- ASSIGNMENT -
A word-for-word copy of the data, pictures excluded, is what this task asks for.

- DATA -

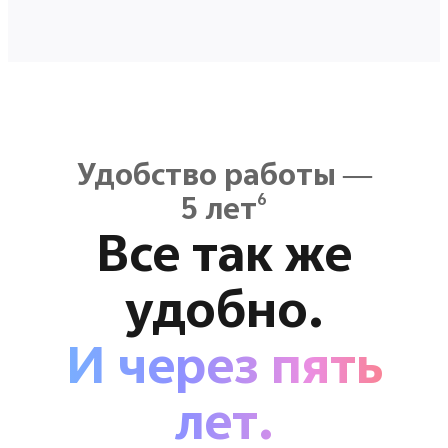
Удобство работы —
6
5 лет
Все так же
удобно.
И через пять
лет.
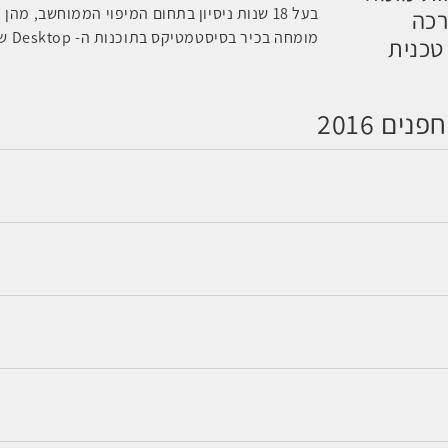
בעל 18 שנות ניסיון בתחום המיפוי הממוחשב, מהן כ-16 שנים בעבודה אינטנסיבית עם תוכנות
דרכה
מומחה בכיר בסיסטמטיקס בתוכנות ה-
Desktop
ש
טכנית
ם 2016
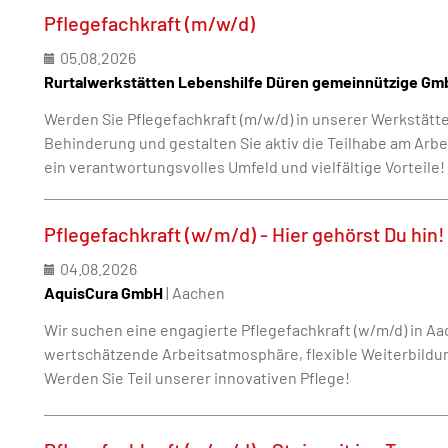
Pflegefachkraft (m/w/d)
05.08.2026
Rurtalwerkstätten Lebenshilfe Düren gemeinnützige Gm
Werden Sie Pflegefachkraft (m/w/d) in unserer Werkstätt
Behinderung und gestalten Sie aktiv die Teilhabe am Arbe
ein verantwortungsvolles Umfeld und vielfältige Vorteile!
Pflegefachkraft (w/m/d) - Hier gehörst Du hin!
04.08.2026
AquisCura GmbH
| Aachen
Wir suchen eine engagierte Pflegefachkraft (w/m/d) in Aa
wertschätzende Arbeitsatmosphäre, flexible Weiterbildun
Werden Sie Teil unserer innovativen Pflege!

- SOLVED EXERCISE -
Удобство работы —
6
5 лет
Все так же
удобно.
И через пять
лет.
בעל 18 שנות ניסיון בתחום המיפוי הממוחשב, מהן כ-16 שנים בעבודה אינטנסיבית עם תוכנות
דרכה
מומחה בכיר בסיסטמטיקס בתוכנות ה-
Desktop
ש
טכנית
ם 2016
Pflegefachkraft (m/w/d)
05.08.2026
Rurtalwerkstätten Lebenshilfe Düren gemeinnützige Gm
Werden Sie Pflegefachkraft (m/w/d) in unserer Werkstätt
Behinderung und gestalten Sie aktiv die Teilhabe am Arbe
ein verantwortungsvolles Umfeld und vielfältige Vorteile!
Pflegefachkraft (w/m/d) - Hier gehörst Du hin!
04.08.2026
AquisCura GmbH
| Aachen
Wir suchen eine engagierte Pflegefachkraft (w/m/d) in Aa
wertschätzende Arbeitsatmosphäre, flexible Weiterbildun
Werden Sie Teil unserer innovativen Pflege!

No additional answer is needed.